In periarterial spaces where the perivascular pumping is significant, the picture is somewhat different. Here, the flow is actively driven by traveling wave motions of the arterial wall, or in the context of our model PVS, waves along the inner circular boundary. In the case of an elliptical outer boundary, we expect the flow to be three-dimensional, with secondary motions in the azimuthal direction (around the annulus, not down the channel), even though the wave along the inner boundary is axisymmetric. Although we have not yet modeled this flow, we can offer a qualitative description based on an analytical solution for perivascular pumping in the case of concentric circular cylinders [14]. The effectiveness of the pumping scales as (b/ℓ)2, where b is the amplitude of the wall wave and ℓ is the width of the gap between the inner and outer boundaries. For the case of a concentric circular annulus, the gap width ℓ and hence the pumping effectiveness are axisymmetric, and therefore the resulting flow is also axisymmetric. For an elliptical outer boundary, however, the gap width ℓ varies in the azimuthal direction and so will the pumping effectiveness. Hence, there will be pressure variations in the azimuthal direction that will drive a secondary, oscillatory flow in the azimuthal direction, and as a result the flow will be non-axisymmetric and the streamlines will wiggle in the azimuthal direction. Increasing the aspect ratio r2/r3 of the ellipse for a fixed area ratio will decrease the flow resistance but will also decrease the overall pumping efficiency, not only because more of the fluid is placed farther from the artery wall, but also, in cases where the PVS is split into two lobes, not all of the artery wall is involved in the pumping. Therefore, we expect that there will be an optimal aspect ratio of the outer ellipse that will produce the maximum mean flow rate due to perivascular pumping, and that this optimal ratio will be somewhat different from that which just produces the lowest hydraulic resistance. We speculate that evolutionary adaptation has produced shapes of actual periarterial spaces around proximal sections of main arteries that are nearly optimal in this sense.

Conclusions

Perivascular spaces, which are part of the glymphatic system [6], provide a route for rapid influx of cerebrospinal fluid into the brain and a pathway for the removal of metabolic wastes from the brain. In this study, we have introduced an elliptical annulus model that captures the shape of PVSs more accurately than the circular annulus model that has been used in all prior modeling studies. We have demon-strated that for both the circular and elliptical annulus models, non-zero eccentricity (i.e., shifting the inner circular boundary off center) decreases the hydraulic resistance (increases the volume flow rate) for PVSs. By adjusting the shape of the elliptical annulus with fixed PVS area and computing the hydraulic resistance, we found that there is an optimal PVS elongation for which the hydraulic resistance is minimized (the volume flow rate is maximized). We find that these optimal shapes closely resemble actual pial PVSs observed in vivo, suggesting such shapes may be a result of evolutionary optimization.

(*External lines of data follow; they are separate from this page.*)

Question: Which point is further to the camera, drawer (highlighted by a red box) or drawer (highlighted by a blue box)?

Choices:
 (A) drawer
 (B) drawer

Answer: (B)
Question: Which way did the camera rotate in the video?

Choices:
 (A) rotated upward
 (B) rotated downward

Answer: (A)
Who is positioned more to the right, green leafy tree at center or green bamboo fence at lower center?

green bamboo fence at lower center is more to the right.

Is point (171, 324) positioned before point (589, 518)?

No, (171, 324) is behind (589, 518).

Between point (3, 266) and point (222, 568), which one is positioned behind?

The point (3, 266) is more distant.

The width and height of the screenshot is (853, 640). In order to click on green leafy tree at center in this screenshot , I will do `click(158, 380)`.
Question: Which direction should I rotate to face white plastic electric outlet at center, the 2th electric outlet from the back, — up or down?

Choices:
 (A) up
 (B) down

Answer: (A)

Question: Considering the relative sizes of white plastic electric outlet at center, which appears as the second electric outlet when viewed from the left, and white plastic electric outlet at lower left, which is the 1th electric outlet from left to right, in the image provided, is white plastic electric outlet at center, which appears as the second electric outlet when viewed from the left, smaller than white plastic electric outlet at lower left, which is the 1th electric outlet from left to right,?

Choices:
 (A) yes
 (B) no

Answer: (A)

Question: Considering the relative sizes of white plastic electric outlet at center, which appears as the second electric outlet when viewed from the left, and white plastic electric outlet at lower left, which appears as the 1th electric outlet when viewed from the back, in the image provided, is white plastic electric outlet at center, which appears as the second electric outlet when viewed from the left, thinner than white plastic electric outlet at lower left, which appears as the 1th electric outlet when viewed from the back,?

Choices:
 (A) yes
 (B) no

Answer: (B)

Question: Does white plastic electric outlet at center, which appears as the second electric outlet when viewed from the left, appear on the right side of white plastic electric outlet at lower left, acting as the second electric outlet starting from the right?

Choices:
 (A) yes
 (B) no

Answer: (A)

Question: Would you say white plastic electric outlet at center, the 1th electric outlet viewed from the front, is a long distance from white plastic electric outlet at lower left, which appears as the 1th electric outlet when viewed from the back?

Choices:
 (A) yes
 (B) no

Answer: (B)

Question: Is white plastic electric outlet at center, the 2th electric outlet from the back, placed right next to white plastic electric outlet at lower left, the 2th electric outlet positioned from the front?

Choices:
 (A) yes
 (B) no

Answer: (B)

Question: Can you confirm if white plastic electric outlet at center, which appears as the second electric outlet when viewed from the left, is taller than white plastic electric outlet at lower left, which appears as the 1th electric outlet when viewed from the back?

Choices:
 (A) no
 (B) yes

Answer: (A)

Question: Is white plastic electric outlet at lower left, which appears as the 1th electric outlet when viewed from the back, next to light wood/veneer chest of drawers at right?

The elliptical annulus model introduced here offers an improvement for future hydraulic network models of the glymphatic system, which may help reconcile the discrepancy between the small PVS flow speeds predicted by many models and the relatively large flow speeds recently measured in vivo [7, 8]. Our proposed modeling improvements can be used to obtain simple scaling laws, such as the power laws obtained for the tangent eccentric circular annulus in Figure 3B or the optimal elliptical annulus in Figure 5B.

Author contributions

JHT developed the theoretical ideas and the geometric model and outlined the calculations. JT and DHK carried out the calculations. HM and MN provided information on actual PVS shapes and flows. JHT, JT, and DHK analyzed the results and wrote the paper.

Competing interests

The authors declare that they have no competing interests.

Availability of data and materials

All data generated and analyzed in the course of this study are available from the corresponding author upon reasonable request.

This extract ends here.